Data fitting system with SciPy.

Package Documentation

Check out the example fits on Fitalyzer. See the Fitalyzer README for details on how to use Fitalyzer for visualizing your fits.

Documentation

Documentation generated from source with pdoc for the latest version is hosted at packages.python.org/scipy-data_fitting/.

To get started quickly, check out the examples.
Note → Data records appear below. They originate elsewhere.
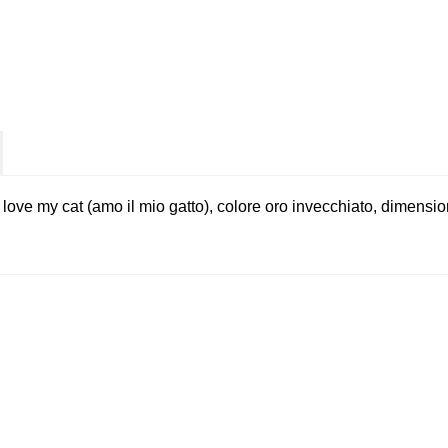
i love my cat (amo il mio gatto), colore oro invecchiato, dimensi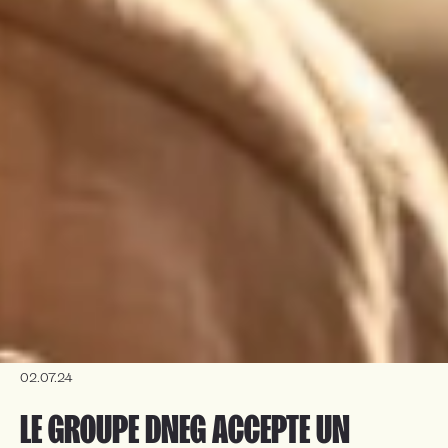
02.07.24
LE GROUPE DNEG ACCEPTE UN 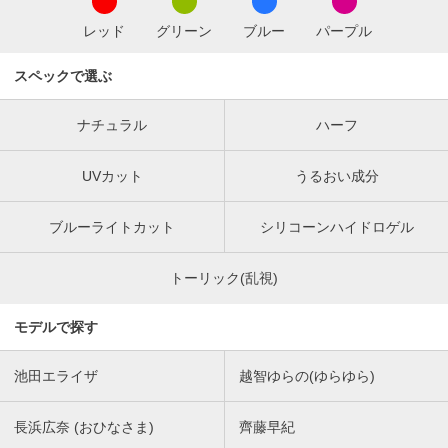
レッド
グリーン
ブルー
パープル
スペックで選ぶ
ナチュラル
ハーフ
UVカット
うるおい成分
ブルーライトカット
シリコーンハイドロゲル
トーリック(乱視)
モデルで探す
池田エライザ
越智ゆらの(ゆらゆら)
長浜広奈 (おひなさま)
齊藤早紀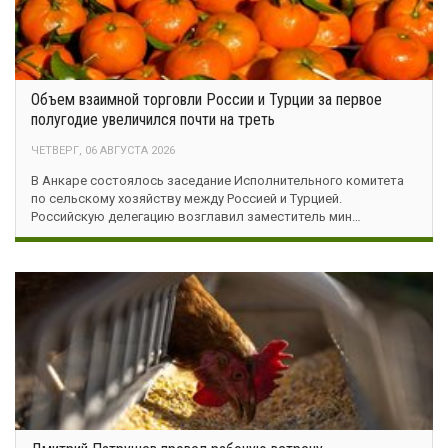
Объем взаимной торговли России и Турции за первое
полугодие увеличился почти на треть
ЧЕТВЕРГ, 06 АВГУСТА 2026
В Анкаре состоялось заседание Исполнительного комитета
по сельскому хозяйству между Россией и Турцией.
Российскую делегацию возглавил заместитель мин…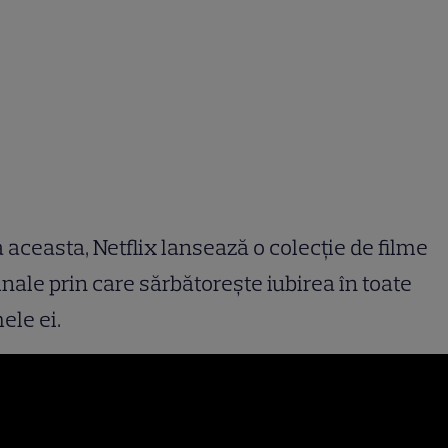
 aceasta, Netflix lansează o colecție de filme
inale prin care sărbătorește iubirea în toate
ele ei.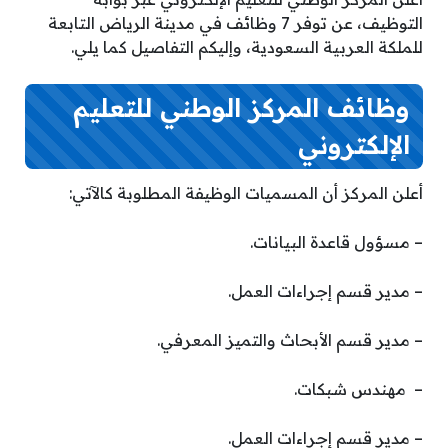
التوظيف، عن توفر 7 وظائف في مدينة الرياض التابعة
للملكة العربية السعودية، وإليكم التفاصيل كما يلي.
وظائف المركز الوطني للتعليم
الإلكتروني
أعلن المركز أن المسميات الوظيفة المطلوبة كالآتي:
– مسؤول قاعدة البيانات.
– مدير قسم إجراءات العمل.
– مدير قسم الأبحاث والتميز المعرفي.
– مهندس شبكات.
– مدير قسم إجراءات العمل.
Then, refer to the source documentation for details on how to use each class.

Basic usage

from scipy_data_fitting import Data, Model, Fit, Plot

# Load data from a CSV file.
data = Data('linear')
data.path = 'linear.csv'
data.error = (0.5, None)

# Create a linear model.
model = Model('linear')
model.add_symbols('t', 'v', 'x_0')
t, v, x_0 = model.get_symbols('t', 'v', 'x_0')
model.expressions['line'] = v * t + x_0

# Create the fit using the data and model.
fit = Fit('linear', data=data, model=model)
fit.expression = 'line'
fit.independent = {'symbol': 't', 'name': 'Time', 'units': 's'}
fit.dependent = {'name': 'Distance', 'units': 'm'}
fit.parameters = [
    {'symbol': 'v', 'guess': 1, 'units': 'm/s'},
    {'symbol': 'x_0', 'value': 1, 'units': 'm'},
]

# Save the fit result to a json file.
fit.to_json(fit.name + '.json', meta=fit.metadata)

# Save a plot of the fit to an image file.
plot = Plot(fit)
plot.save(fit.name + '.svg')
plot.close()

Controlling the fitting process

The above example will fit the line using the default algorithm `scipy.optimize.curve_fit <http://docs.scipy.org/doc/scipy/reference/generated/scipy.optimize.curve_fit.html>`__.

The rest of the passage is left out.